And then there's a few other old methods that have been there, like type from file extension and document class for type. They've always been there, but a lot of them weren't invoked when you would expect them to be. You would override them, and you're like, hey, my override's useless. We now very consistently use public API when you would expect it to be.

And that was for document opening. For document saving, roughly the same situation. There's a new method in NSDocument, a writable type for save operation. If your document, you know, sometimes when you support exporting, you can't export specific document formats because the document is using some feature that won't be representable in that file format.

If you have complicated situations like that, you have total control now over what the user sees in the save panel and things like that because you can just override this method. And it returns, you know, an array of type names and you can fiddle with that array all you want. And existing class methods like writable types and isNativeType are now, again, invoked when you would expect them to be.

So for a demonstration, I kind of made up a problem for myself so I could solve it using plugins. Sketch 2 uses a new native file format. It uses a new style property list so it gets to put numbers in them instead of having to, you know, make strings out of everything and put it in there. But any good application that updates its file format still has to open documents of the old format. So in Sketch, we'll add support for that old file format using an importer plugin.

So here we are in Sketch, and I added just a really simple plugin architecture, and I didn't want to get too clever up here. And where is it? Just to a subclass of Document Controller, I just put the stuff in there. There's a few new public methods, not public methods, methods on this Document Controller subclass. Exporter for type, where type is an NSDocument-style type name.

Importer for type, and the entire list of exporters and so on. And just when the Document Controller is initialized, it just routes around in a directory for all the bundles, whose file name extension is SketchPlugin, and instantiates the principal class out of those bundles and adds them to its list.

And in SKT Draw Document, we use this stuff in a few places. So in our override of read from data, read from data has passed a type name, which has already been figured out by the document controller. And this override, you know, it checks to see if the type is one of the ones that it natively knows how to read. And if not, it just asks Document Controller, "Hey, is there an importer for that type?" And if there is, it just invokes this method, which is defined on the importer class. I'll show you that.

From data, get graphics and the print info and an error if something goes wrong. So it's very specific to Sketch. And the other thing that an importer is responsible for telling its users is what type it is it's importing and what the valid file name extensions are for that type.

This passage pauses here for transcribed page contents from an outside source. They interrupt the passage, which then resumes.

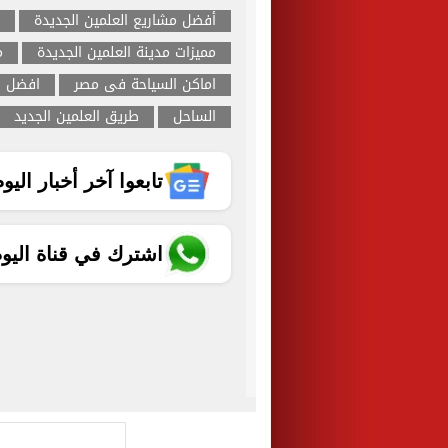
أفضل مشاريع العلمين الجديدة
مميزات مدينة العلمين الجديدة
م
اماكن السياحة فى مصر
افضل ا
الساحل
طريق العلمين الجديد
تابعوا آخر أخبار اليوم الساب
اشترك في قناة اليو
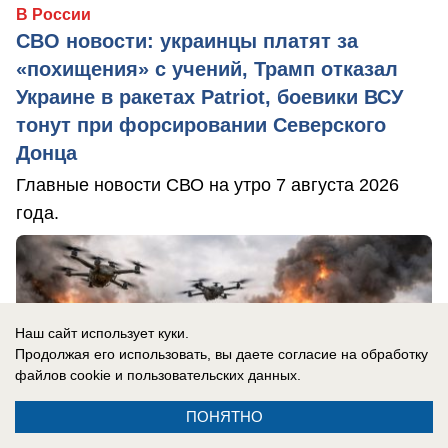
В России
СВО новости: украинцы платят за
«похищения» с учений, Трамп отказал
Украине в ракетах Patriot, боевики ВСУ
тонут при форсировании Северского
Донца
Главные новости СВО на утро 7 августа 2026
года.
Наш сайт использует куки.
Продолжая его использовать, вы даете согласие на обработку
файлов cookie
и пользовательских данных.
ПОНЯТНО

In Sketch, updating the file format, the file name extension is now Sketch 2. This importer understands the old Sketch file name extension and also Draw 2, which is an old sketch file name extension. an older one. So if we were to run this, this wouldn't work right now, because we haven't overwritten any of the methods that I was just telling you about to tell NSDocumentController about the types that are available now. So let's add overrides for that.

And the first thing to do is in NSDocument, override a couple of methods. Readable types, SKT Draw Document, in addition to the types that NSDocument has found by rooting around in your Info.plist can also read the types that are supported by various importers that are installed in the application. So it gets the list of importers and asks each one, you know, what's your supported type and adds it to the list and returns that to who's ever asking.

And typically who's ever asking is NSDocumentController. You're not supposed to have to care. And the same thing for writable types. It just roots around in the list of exporters asking each one what's your supported type and adds it to the list. But that by itself would not be enough. It's required, but it's not enough.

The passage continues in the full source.